Most understand hump-day as a purely Wednesday phenomenon. For the San Francisco 49ers it came early this week. It was Monday during the front end of two-a-days that Head Coach Mike Singletary said: “When I look at practice today (been anticipating this day), we hit a wall. It is hump-day. You have to work your way through that wall. We did not do a very good job of handling today. Our guys tried. I guess looking back on it, it is one of those things that is more of a blessing than a curse, because we see it. We see what we have to do. When I talk about mental toughness, that’s the thing that (on days like today) the great teams work their way through. Our guys are trying, but we are not there yet.”

These words came shortly after practice was cut short partly due to a flurry of injuries. Most notable injury is veteran center Eric Heitmann. Heitmann, starting his ninth season at center for the 49ers has looked to have a foot or ankle problem. He was eventually removed from the field on a cart. Earlier, Coach Singletary had to move the practice line of scrimmage well past line-backer Martail Burnett, when his knee failed him and he was in the way writhing in pain. He was also removed on a cart.

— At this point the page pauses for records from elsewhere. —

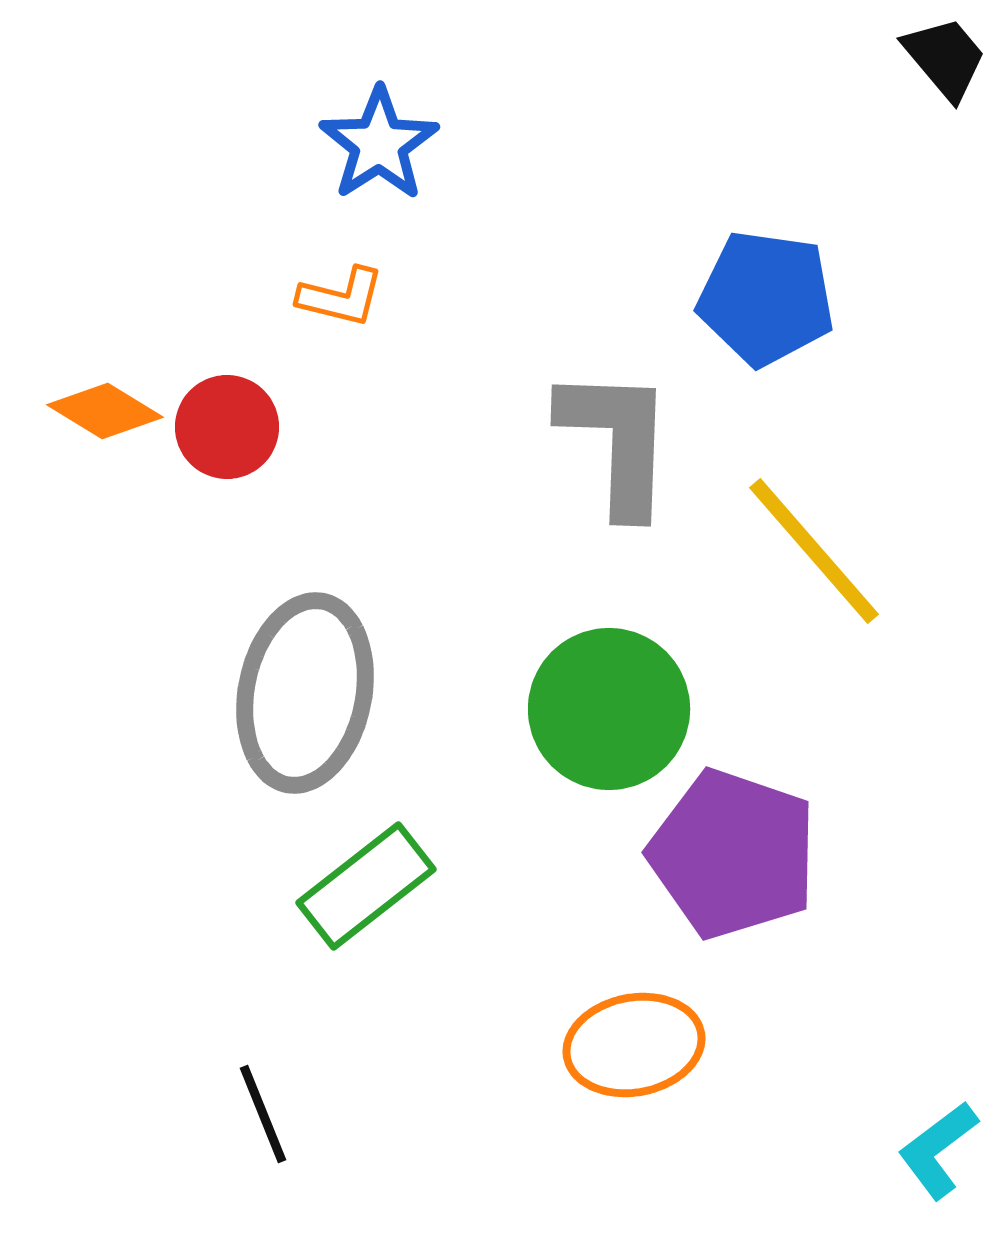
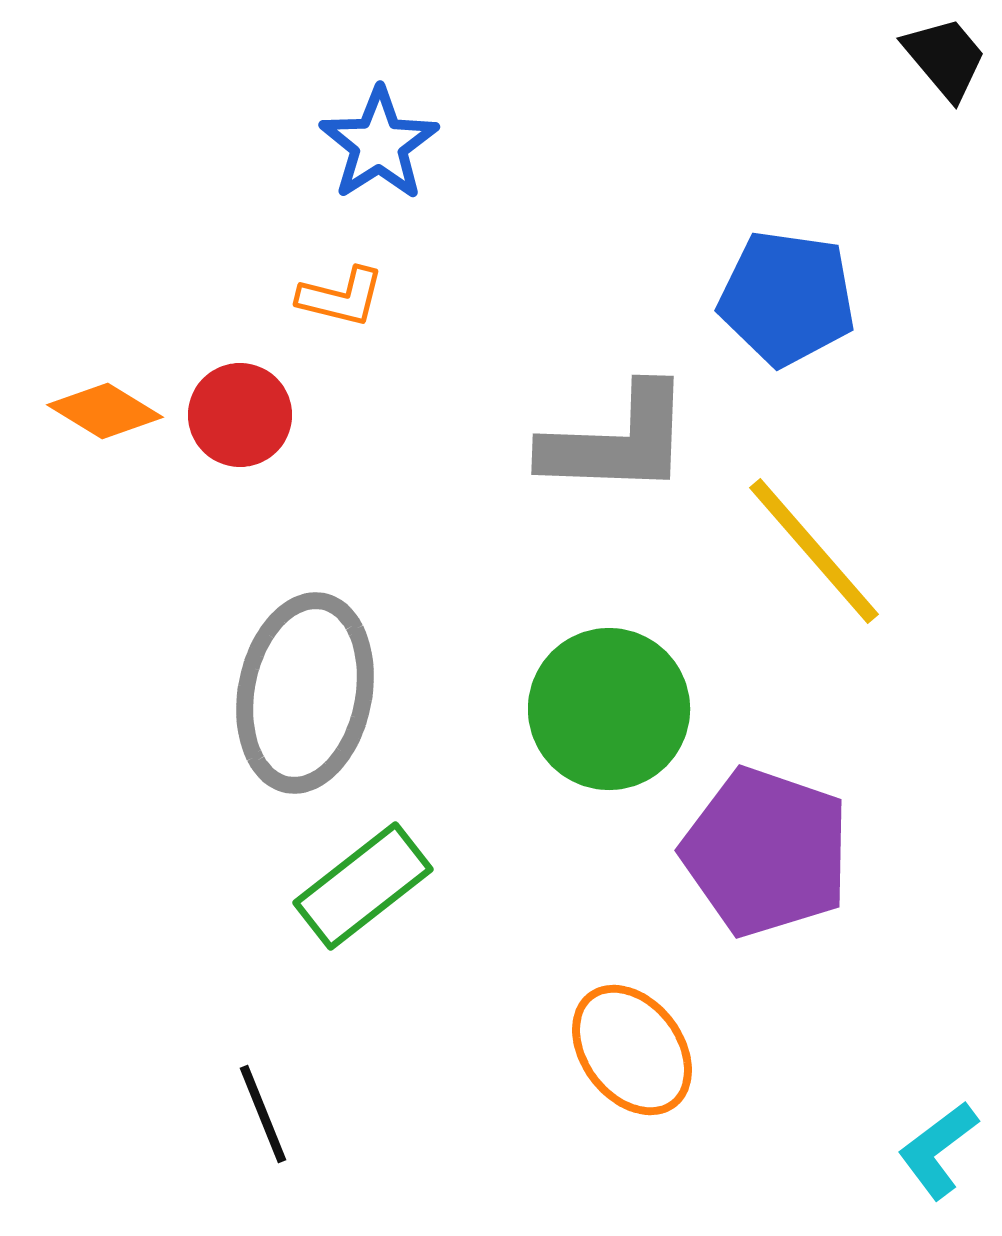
blue pentagon: moved 21 px right
red circle: moved 13 px right, 12 px up
gray L-shape: rotated 90 degrees clockwise
purple pentagon: moved 33 px right, 2 px up
green rectangle: moved 3 px left
orange ellipse: moved 2 px left, 5 px down; rotated 64 degrees clockwise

Ironically, my greatest question going into 49ers camp was the effectiveness of their offensive line. Few believe that Alex Smith is a stud quarterback and therefore it becomes imperative that the o-line be especially strong to allow Smith to be what he seems to be: an effective game manager. Though no QB wants to wear the label “game manager,” consensus among the press is that this label fits and may, in fact, be kind.

If this 9ers team is to win a soft division and make the playoffs for the first time in seven seasons, it is incumbent on whatever o-line is on the field to do an amazing job. The shuffling of personnel in light of the injury to Heitmann coupled with dependence on rookies, Mike Iupati and Anthony Davis, means the o-line depth will tested immediately.